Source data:

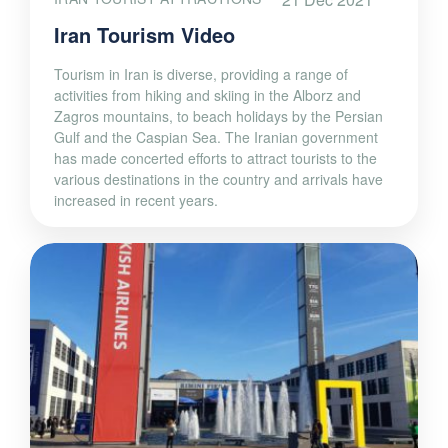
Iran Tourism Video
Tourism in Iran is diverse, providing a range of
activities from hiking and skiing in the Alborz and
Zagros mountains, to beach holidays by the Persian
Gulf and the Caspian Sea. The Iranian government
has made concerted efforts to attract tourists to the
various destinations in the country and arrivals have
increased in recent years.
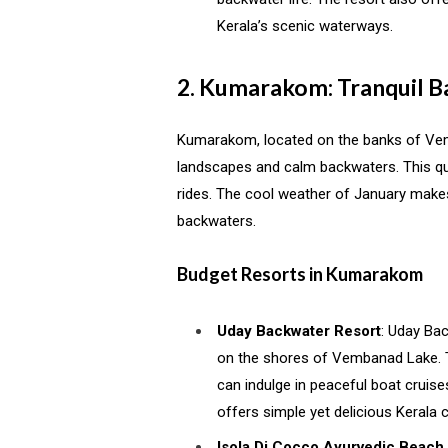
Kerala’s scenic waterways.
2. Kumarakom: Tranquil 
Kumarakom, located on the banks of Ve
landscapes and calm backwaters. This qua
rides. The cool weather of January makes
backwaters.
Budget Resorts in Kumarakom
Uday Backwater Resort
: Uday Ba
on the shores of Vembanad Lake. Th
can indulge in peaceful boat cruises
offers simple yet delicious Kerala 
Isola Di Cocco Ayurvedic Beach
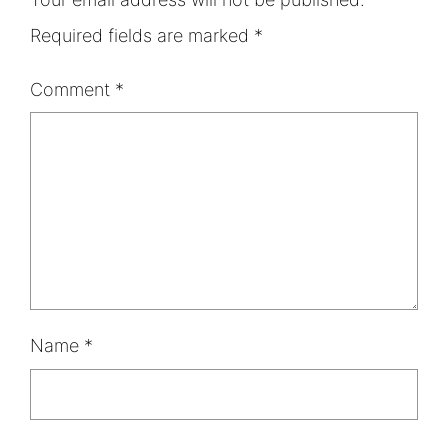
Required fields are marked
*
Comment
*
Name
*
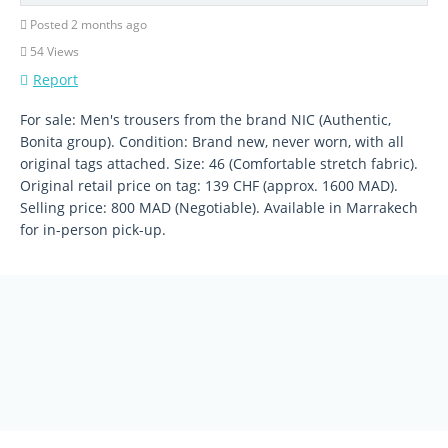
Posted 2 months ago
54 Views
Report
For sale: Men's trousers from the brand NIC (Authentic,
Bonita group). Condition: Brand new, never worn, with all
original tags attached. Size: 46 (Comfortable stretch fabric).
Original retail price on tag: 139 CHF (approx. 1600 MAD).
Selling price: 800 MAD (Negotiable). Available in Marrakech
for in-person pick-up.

==

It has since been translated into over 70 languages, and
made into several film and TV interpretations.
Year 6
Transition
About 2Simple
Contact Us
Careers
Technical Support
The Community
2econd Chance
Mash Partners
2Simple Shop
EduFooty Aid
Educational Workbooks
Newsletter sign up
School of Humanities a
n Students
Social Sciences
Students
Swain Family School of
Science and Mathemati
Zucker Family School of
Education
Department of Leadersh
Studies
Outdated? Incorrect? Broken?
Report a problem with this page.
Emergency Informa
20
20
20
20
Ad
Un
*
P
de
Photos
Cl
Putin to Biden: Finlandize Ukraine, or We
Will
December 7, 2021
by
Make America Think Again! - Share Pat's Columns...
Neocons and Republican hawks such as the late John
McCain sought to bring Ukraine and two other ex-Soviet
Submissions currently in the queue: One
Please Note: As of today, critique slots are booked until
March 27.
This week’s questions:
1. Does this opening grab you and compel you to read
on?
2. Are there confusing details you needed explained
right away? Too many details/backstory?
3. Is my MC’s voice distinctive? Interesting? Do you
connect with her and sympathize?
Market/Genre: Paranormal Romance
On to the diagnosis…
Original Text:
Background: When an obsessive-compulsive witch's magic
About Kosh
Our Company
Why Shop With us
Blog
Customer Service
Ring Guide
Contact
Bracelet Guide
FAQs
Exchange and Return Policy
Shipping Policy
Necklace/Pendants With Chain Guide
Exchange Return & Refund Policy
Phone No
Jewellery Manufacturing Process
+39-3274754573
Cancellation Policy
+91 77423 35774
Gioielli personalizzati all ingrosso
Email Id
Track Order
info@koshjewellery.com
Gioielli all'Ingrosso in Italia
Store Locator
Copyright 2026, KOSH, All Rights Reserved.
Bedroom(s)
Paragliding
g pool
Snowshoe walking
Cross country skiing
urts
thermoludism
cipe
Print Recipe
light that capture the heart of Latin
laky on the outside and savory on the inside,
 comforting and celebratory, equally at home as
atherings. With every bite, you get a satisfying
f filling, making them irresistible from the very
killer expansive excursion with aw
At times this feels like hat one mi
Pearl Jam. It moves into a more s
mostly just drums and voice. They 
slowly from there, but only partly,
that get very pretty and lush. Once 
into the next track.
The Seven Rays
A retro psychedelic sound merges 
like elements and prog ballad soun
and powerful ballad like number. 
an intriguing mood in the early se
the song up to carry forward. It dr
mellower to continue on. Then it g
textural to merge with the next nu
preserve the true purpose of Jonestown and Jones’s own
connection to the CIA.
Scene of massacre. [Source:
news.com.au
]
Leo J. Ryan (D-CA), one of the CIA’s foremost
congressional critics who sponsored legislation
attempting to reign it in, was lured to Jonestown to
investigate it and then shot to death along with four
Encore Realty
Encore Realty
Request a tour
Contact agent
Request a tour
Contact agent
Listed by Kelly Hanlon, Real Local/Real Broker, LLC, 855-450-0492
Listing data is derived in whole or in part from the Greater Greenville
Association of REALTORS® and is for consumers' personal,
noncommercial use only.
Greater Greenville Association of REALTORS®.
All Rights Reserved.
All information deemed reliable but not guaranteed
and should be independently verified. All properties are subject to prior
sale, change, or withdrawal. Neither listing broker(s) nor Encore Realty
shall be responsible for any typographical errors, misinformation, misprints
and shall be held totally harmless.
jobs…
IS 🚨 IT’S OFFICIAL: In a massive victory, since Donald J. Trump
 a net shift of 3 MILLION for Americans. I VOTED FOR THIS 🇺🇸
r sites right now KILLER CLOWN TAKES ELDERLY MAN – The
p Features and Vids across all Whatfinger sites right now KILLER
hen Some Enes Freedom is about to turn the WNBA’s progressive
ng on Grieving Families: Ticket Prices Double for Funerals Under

• [WHAT THE TASK ASKS]: Nothing except the lines from the one containing "Iran Tourism Video" through the one containing "for in-person pick-up." should appear in the answer, exactly as above and without pictures.

• [ANSWER BOX]:
Iran Tourism Video
Tourism in Iran is diverse, providing a range of
activities from hiking and skiing in the Alborz and
Zagros mountains, to beach holidays by the Persian
Gulf and the Caspian Sea. The Iranian government
has made concerted efforts to attract tourists to the
various destinations in the country and arrivals have
increased in recent years.
Kerala’s scenic waterways.
2. Kumarakom: Tranquil 
Kumarakom, located on the banks of Ve
landscapes and calm backwaters. This qua
rides. The cool weather of January makes
backwaters.
Budget Resorts in Kumarakom
Uday Backwater Resort
: Uday Ba
on the shores of Vembanad Lake. Th
can indulge in peaceful boat cruises
offers simple yet delicious Kerala 
Isola Di Cocco Ayurvedic Beach
Required fields are marked
*
Comment
*
Name
*
Posted 2 months ago
54 Views
Report
For sale: Men's trousers from the brand NIC (Authentic,
Bonita group). Condition: Brand new, never worn, with all
original tags attached. Size: 46 (Comfortable stretch fabric).
Original retail price on tag: 139 CHF (approx. 1600 MAD).
Selling price: 800 MAD (Negotiable). Available in Marrakech
for in-person pick-up.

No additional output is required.